● Required action: Only some lines are wanted. Transcribe, exactly, the lines below from the line with "What do you" up to and including the line with "pyautogui.click(x=<x>, y=<y>)".

● Input records:
______
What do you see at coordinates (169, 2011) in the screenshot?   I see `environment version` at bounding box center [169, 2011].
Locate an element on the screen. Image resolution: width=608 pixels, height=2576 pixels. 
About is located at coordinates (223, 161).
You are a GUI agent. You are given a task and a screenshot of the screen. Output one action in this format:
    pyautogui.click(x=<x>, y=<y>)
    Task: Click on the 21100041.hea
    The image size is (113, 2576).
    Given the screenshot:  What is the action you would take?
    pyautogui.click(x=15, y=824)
______
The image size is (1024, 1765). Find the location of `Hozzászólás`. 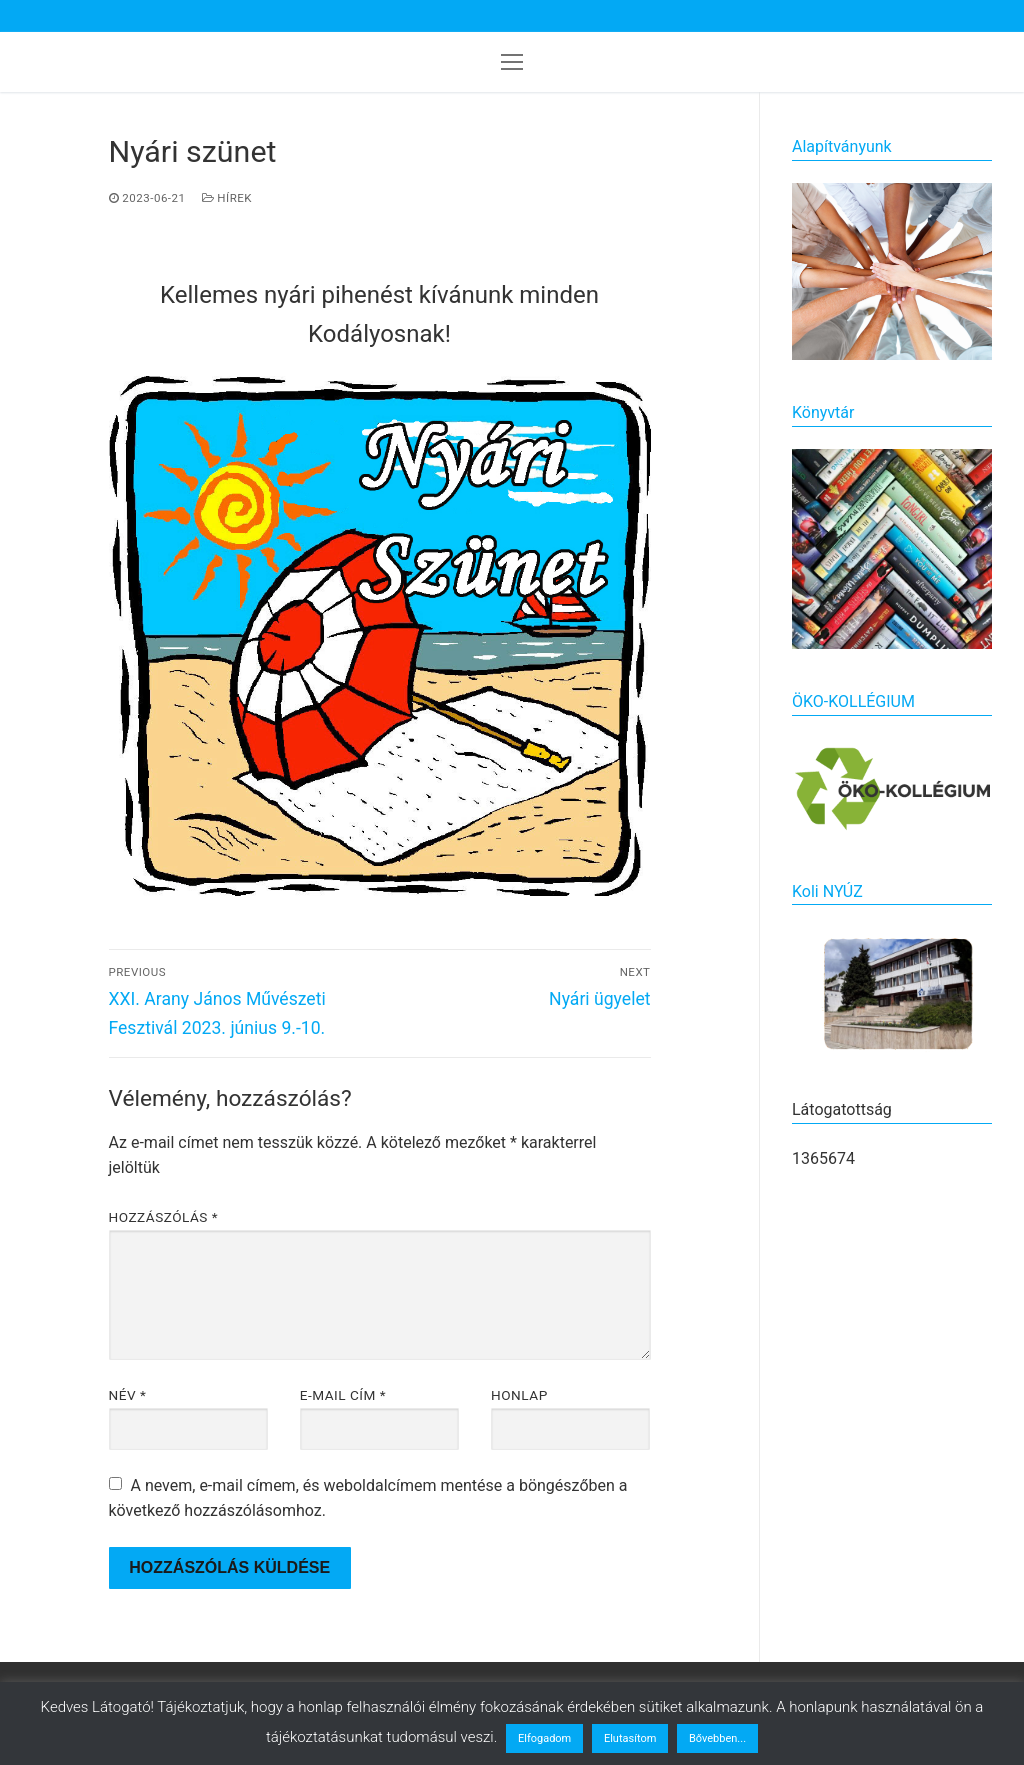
______
● Exercise output:
What do you see at coordinates (169, 2011) in the screenshot?   I see `environment version` at bounding box center [169, 2011].
Locate an element on the screen. Image resolution: width=608 pixels, height=2576 pixels. 
About is located at coordinates (223, 161).
You are a GUI agent. You are given a task and a screenshot of the screen. Output one action in this format:
    pyautogui.click(x=<x>, y=<y>)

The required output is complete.